State of Washington              52nd Legislature             1991 Regular Session

 

By Representatives Prentice, Cole, Brekke, Braddock, Anderson, Day and Leonard.  Read first time February 21, 1991.  Referred to Committee on Health Care.Providing for clinical privileges and staff membership for nonphysician health practitioners.


     AN ACT Relating to nonphysician health practitioners; amending RCW 70.43.020, 70.43.030, 70.170.070, and 74.09.522; adding new section to chapter 70.41 RCW; adding a new section to chapter 70.58 RCW; and prescribing penalties.

 

BE IT ENACTED BY THE LEGISLATURE OF THE STATE OF WASHINGTON:

 

     NEW SECTION.  Sec. 1.  A new section is added to chapter 70.41 RCW to read as follows:

     (1) For the purpose of this section, "health practitioner" means a family nurse practitioner, women's health care nurse practitioner, pediatric nurse practitioner, adult nurse practitioner, nurse midwife, or nurse anesthetist licensed under the authorization of the Washington state board of nursing pursuant to chapter 18.88 RCW, and, effective January 1, 1993, a midwife licensed pursuant to chapter 18.50 RCW.

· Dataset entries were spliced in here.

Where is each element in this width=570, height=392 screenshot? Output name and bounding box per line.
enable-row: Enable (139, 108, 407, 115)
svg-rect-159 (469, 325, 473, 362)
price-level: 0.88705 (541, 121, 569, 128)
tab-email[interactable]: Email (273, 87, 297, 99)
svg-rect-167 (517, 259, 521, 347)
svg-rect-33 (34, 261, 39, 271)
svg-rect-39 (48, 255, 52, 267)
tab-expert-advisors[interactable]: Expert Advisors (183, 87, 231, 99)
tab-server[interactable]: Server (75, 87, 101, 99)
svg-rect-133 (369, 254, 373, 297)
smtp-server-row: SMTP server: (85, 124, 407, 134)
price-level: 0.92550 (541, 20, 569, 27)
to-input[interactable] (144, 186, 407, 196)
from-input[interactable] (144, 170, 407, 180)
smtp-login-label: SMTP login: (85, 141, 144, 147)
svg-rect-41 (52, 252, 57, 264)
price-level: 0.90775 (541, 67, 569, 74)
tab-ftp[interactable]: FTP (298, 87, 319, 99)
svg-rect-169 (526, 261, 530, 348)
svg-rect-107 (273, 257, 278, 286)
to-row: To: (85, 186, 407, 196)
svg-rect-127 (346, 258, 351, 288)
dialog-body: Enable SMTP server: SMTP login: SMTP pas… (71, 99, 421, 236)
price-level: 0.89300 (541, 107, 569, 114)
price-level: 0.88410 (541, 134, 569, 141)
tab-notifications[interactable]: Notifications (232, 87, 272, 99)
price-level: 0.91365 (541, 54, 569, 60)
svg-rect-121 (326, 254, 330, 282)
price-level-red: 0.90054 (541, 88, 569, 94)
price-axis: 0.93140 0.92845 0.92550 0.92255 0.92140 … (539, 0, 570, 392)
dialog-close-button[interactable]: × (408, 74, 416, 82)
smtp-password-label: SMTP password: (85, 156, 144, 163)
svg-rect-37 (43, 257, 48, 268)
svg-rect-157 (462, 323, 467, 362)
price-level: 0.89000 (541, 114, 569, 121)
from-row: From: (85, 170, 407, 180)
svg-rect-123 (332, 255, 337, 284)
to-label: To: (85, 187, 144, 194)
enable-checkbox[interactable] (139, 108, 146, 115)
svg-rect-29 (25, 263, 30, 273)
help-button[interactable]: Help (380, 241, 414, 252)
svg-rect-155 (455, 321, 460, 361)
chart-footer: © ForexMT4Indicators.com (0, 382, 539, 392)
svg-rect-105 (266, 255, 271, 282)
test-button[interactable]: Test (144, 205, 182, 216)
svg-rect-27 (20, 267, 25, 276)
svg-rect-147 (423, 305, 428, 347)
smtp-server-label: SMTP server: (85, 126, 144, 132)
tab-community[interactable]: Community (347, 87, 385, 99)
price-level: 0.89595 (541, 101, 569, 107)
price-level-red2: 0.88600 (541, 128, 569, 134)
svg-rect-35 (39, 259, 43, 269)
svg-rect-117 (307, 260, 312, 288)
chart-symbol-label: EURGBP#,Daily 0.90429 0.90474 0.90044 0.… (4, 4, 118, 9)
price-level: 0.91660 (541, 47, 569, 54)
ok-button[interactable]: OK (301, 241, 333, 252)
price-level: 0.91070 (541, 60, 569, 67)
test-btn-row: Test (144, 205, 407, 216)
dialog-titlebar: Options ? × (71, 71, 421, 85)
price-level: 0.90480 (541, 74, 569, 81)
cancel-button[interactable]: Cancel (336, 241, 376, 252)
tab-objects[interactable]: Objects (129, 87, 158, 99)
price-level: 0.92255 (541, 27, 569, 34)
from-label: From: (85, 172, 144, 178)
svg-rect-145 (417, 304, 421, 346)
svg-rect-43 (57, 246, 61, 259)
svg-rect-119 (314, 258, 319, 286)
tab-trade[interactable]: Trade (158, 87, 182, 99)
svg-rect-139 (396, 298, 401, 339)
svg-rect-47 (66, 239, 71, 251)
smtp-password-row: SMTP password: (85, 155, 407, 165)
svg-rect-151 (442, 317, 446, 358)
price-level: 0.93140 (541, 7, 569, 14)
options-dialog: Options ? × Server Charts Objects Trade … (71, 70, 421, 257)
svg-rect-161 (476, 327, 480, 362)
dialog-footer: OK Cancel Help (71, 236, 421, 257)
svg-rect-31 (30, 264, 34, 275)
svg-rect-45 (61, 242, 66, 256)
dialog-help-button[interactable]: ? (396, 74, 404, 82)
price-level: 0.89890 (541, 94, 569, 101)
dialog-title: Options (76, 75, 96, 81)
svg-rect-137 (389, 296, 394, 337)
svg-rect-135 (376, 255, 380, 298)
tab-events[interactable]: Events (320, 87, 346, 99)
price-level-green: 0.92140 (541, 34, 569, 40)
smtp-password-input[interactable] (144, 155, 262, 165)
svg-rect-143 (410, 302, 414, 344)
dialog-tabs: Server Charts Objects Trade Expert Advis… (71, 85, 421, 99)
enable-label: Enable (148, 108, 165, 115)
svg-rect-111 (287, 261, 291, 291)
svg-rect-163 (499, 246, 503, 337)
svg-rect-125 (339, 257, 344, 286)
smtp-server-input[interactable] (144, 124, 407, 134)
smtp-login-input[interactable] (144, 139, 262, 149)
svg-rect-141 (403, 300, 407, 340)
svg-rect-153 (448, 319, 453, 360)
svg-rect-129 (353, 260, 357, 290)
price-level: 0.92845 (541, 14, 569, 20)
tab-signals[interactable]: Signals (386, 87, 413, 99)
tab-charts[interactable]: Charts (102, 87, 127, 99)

     (2) After December 31, 1991, it is unlawful for any hospital licensed under this chapter, except a hospital that directly employs its medical staff, to prohibit a health practitioner from being accorded clinical privileges and appointed to all categories of staff membership if the hospital offers health services that can be performed by the health practitioner within the scope of her or his practice and consistent with standards set forth in subsection (3) of this section.

     If a health practitioner submits a completed application for staff membership or clinical privileges to a hospital, the hospital has one hundred twenty calendar days to grant or deny the application.  No hospital may deny such an application, terminate or reduce the rights and responsibilities attending the staff membership of a health practitioner, or reduce, suspend, revoke, or refuse to renew his or her clinical privileges, without providing the following minimum procedural protection:

     (a) A contemporaneous written explanation containing the explicit reasons for taking the action;

     (b) Reasonable advance notice of the right to a fair hearing that would afford the applicant an opportunity to adequately prepare a rebuttal to the stated reasons for the action;

     (c) A fair hearing, including the right to present evidence and call witnesses in her or his behalf;

     (d) The right to have retained counsel present at the hearing if the hospital is represented by counsel at the hearing;

     (e) A written decision containing the explicit reasons for taking the action and substantially based on the evidence produced at the hearing; and

     (f) Access to a complete record documenting all preliminary and final decisions and proceedings related to the decisions.

     (3) Clinical privileges shall be determined on an individual basis and commensurate with an applicant's education, training, experience, demonstrated current competence, and within her or his scope of practice.  In implementing these criteria, each hospital shall formulate and apply reasonable, nondiscriminatory standards for the evaluation of an applicant's credentials as it would with other health professionals.  As part of its overall responsibility for the operation of a hospital, the governing body, or designated persons so functioning, shall ensure that decisions on clinical privileges and staff membership are based on an objective evaluation of an applicant's credentials, free of anticompetitive intent or purpose.  Whenever possible, the credentials committee and other staff who evaluate and determine the qualifications of applicants for clinical privileges and staff membership shall include members of the applicant's profession.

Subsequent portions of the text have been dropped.